# [WORK ORDER]
Please print every record below exactly as it appears, but leave out the pictures.
*** DATA PROVIDED Section Begins ***
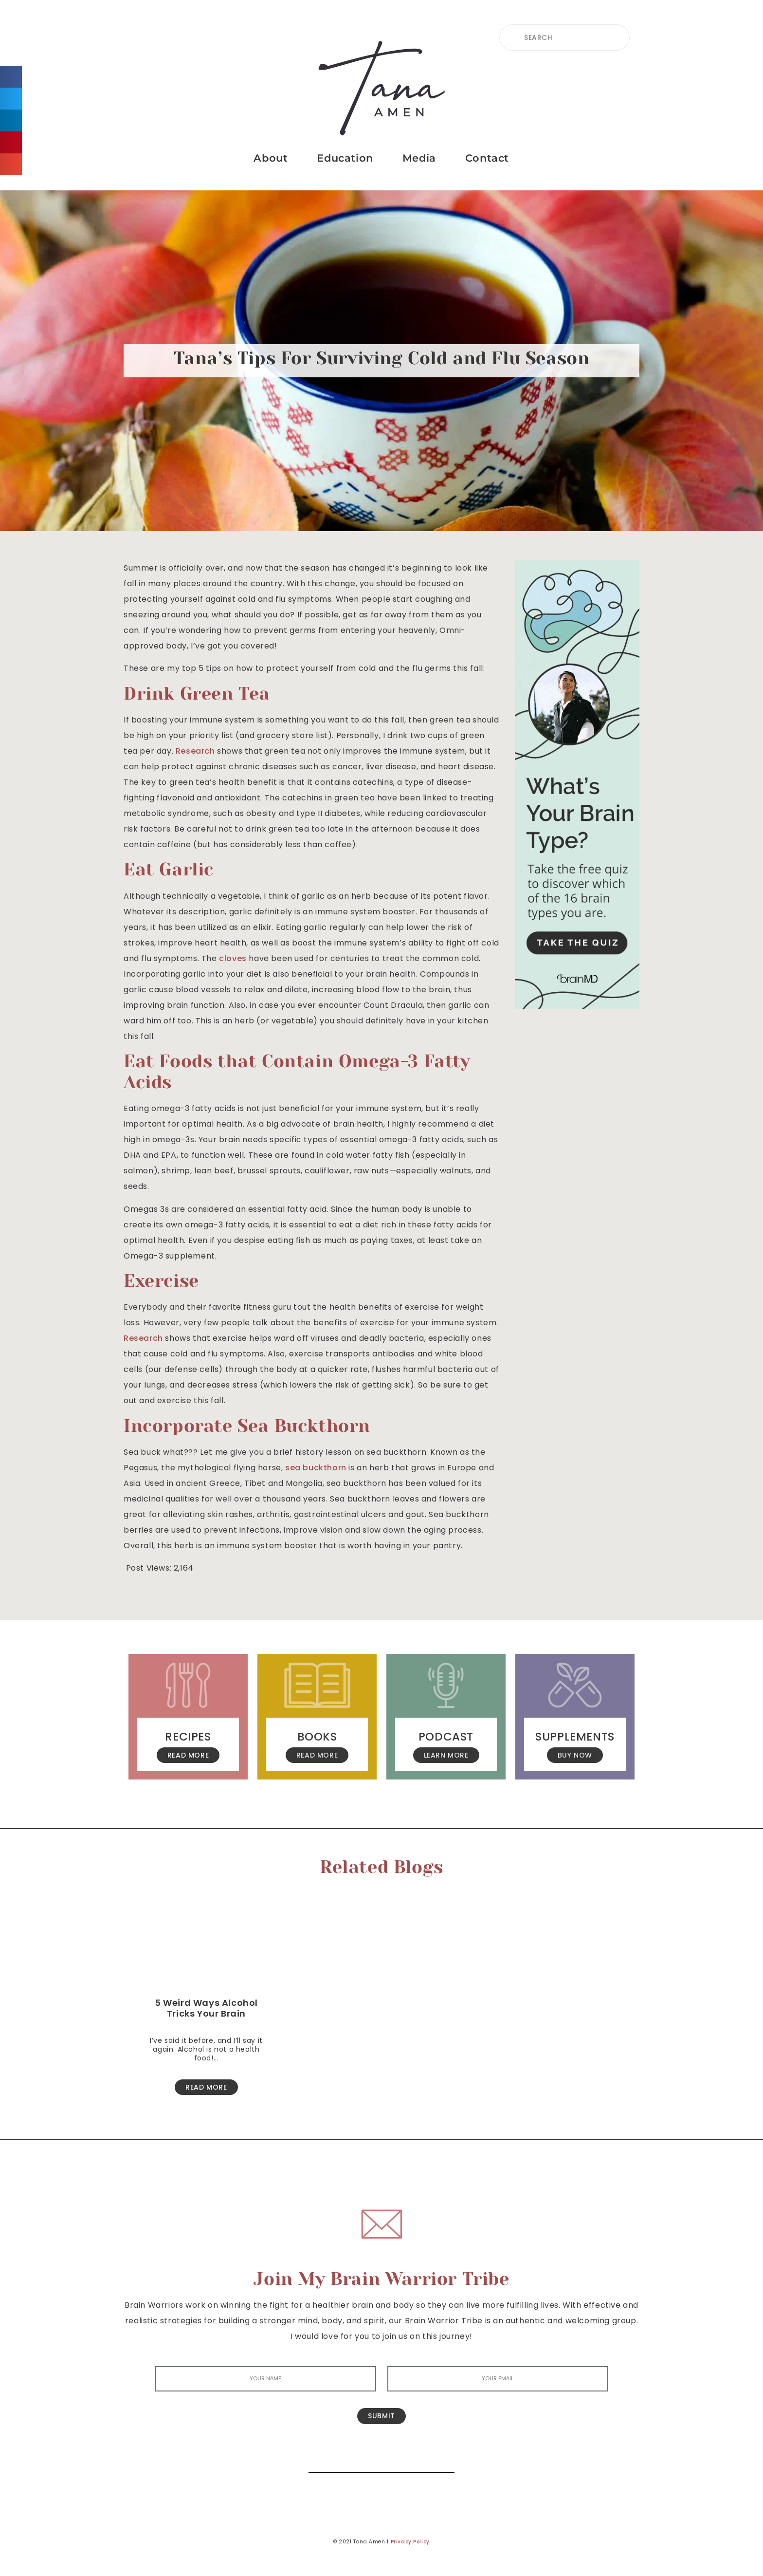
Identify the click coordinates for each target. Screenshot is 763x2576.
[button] (11, 77)
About (271, 158)
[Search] (439, 2458)
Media (419, 158)
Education (345, 158)
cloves (233, 958)
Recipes (188, 1736)
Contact (487, 158)
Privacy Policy (410, 2541)
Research (195, 751)
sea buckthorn (315, 1467)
*** DATA PROVIDED Section Ends ***
# [RESULT BELOW]
Identify the click coordinates for each target. Screenshot is 763x2576.
[button] (11, 77)
About (271, 158)
[Search] (439, 2458)
Media (419, 158)
Education (345, 158)
cloves (233, 958)
Recipes (188, 1736)
Contact (487, 158)
Privacy Policy (410, 2541)
Research (195, 751)
sea buckthorn (315, 1467)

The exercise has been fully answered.